NFS write performance

wyang

Dabbler
Joined
Jul 8, 2020
Messages
24
Greetings,

My servers' hardware configuration

Type: SuperMicro SYS-6029U-E1CR25M
Processor: Intel(R) Xeon(R) Gold 6226R CPU @ 2.90GHz
Memory: 12 x 32GB Samsung M393A4K40DB2-CVF
Storage:
2 x 256GB NVMe SSD, INTEL SSDPEKKA256GB
12 x 16TB HDD, Seagate ST16000NM001G-2KK103

TrueNAS-12.0-U3.1

Server 1
- Boot: 1 x 2-way mirror (SSD)
- Pool: 2 x 6-wide RAIDZ2 data VDEVs

Server 2
- Boot: 1 x 2-way mirror (SSD)
- Pool: 1 x 12-wide RAIDZ3 data VDEV

Each server has a 2 x 25G lagg0 interface for data traffic.

Spec of the HDDs
Spindle Speed: 7200RPM
interface Access Speed (Gb/s): 6.0, 3.0
Max.
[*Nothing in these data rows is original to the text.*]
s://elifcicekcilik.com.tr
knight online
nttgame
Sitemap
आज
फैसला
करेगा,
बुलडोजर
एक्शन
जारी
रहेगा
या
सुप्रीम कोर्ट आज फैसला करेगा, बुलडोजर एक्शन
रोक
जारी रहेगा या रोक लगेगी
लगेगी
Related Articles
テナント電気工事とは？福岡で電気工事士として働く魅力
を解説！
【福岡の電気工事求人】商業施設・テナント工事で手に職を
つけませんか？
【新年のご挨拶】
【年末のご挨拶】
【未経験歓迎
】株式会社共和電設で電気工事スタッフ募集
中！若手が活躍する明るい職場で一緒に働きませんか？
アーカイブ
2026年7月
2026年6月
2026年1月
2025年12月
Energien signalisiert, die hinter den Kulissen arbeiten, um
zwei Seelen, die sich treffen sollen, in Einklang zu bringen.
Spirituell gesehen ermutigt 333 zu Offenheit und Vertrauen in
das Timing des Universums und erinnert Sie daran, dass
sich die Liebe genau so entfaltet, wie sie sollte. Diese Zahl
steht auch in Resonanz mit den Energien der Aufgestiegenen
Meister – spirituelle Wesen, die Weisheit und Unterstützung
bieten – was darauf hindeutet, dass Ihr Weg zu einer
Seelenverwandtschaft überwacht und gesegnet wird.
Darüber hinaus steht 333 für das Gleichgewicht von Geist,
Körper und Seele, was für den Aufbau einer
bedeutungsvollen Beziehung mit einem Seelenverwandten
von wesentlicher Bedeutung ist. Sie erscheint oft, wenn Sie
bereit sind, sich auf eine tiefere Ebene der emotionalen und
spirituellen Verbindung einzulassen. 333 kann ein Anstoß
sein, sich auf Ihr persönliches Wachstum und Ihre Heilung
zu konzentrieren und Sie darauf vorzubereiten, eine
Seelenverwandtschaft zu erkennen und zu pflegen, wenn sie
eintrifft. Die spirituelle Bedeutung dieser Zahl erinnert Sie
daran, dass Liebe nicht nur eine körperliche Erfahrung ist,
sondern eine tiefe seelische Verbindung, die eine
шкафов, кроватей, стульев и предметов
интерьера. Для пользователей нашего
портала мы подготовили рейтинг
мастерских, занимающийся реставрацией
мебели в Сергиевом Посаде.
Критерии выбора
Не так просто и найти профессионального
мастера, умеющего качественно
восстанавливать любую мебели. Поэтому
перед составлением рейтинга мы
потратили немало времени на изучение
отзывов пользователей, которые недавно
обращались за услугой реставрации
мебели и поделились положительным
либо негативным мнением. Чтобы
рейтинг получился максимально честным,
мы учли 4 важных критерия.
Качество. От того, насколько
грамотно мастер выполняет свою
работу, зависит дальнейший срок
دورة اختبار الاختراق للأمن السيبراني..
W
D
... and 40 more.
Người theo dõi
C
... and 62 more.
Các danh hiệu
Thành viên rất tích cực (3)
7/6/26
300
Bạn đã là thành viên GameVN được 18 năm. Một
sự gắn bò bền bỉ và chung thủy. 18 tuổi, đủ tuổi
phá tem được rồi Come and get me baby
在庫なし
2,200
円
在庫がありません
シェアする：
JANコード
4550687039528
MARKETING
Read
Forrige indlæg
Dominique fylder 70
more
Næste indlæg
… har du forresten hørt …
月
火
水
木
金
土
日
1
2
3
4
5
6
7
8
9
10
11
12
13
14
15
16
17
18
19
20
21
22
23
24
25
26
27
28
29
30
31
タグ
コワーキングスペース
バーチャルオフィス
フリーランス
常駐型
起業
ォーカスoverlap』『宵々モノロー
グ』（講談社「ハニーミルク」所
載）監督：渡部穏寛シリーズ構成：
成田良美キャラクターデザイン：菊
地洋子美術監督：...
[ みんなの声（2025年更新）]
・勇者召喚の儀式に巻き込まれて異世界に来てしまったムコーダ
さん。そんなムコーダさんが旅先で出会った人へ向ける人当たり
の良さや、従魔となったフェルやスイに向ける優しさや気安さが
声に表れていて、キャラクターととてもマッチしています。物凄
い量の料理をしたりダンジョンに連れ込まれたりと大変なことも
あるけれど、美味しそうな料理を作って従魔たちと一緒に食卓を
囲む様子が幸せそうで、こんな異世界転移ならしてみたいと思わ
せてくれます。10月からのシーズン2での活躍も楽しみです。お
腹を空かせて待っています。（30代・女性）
Sustained Transfer Rate OD (MB/s, MiB/s): 261, 249
Random Read/Write 4K QD 16 WCD (IOPS): 170/440
Interface Ports: Single

As per reference https://www.ixsystems.com/blog/zfs-pool-performance-2/, the expected performance of server 1 vs server 2
write IOPS: 880 vs 440
streaming write: 2088 MB/s, 1992 MiB/s vs 2349 MB/s, 2241 MiB/s

I created NFS shares on the two servers, mounted on Linux clients (bare metal servers and VMs) and run fio tests from these clients.

fio --name=test --filename=/mnt/bk1/test40G --size=40g --direct=1 --rw=<rw> --ioengine=libaio --fallocate=none --group_reporting --numjobs=<n> --bs=4k --iodepth=16 --ramp_time=10 --runtime=50
rw=write, randwrite; n=1, 10

Best write IOPS of server 1 vs server 2: 350 vs 320

fio --name=test --filename=/mnt/bk1/test40G --size=40g --direct=1 --rw=<rw> --ioengine=libaio --fallocate=none --group_reporting --numjobs=<n> --bs=4M --iodepth=64 --ramp_time=10 --runtime=50
rw=write, randwrite; n=1, 10

Best write throughput of server 1 vs server 2: 156MiB/s vs 128MiB/s

I'd much appreciate if you could help me to understand the test results

write IOPS, expected 880 vs 440, test results 350 vs 320
write throughput, expected 1992 MiB/s vs 2241 MiB/s, test results 156MiB/s vs 128MiB/s

Thanks very much!
 

HoneyBadger

actually does care
Administrator
Moderator
iXsystems
Joined
Feb 6, 2014
Messages
5,112
Once contributing factor I would suspect is the NFS client on your Linux guests are likely requesting synchronous write operations (or periodically sending COMMIT/flush commands) - you can test this by forcing sync=disabled on a dataset and running the benchmark remotely again.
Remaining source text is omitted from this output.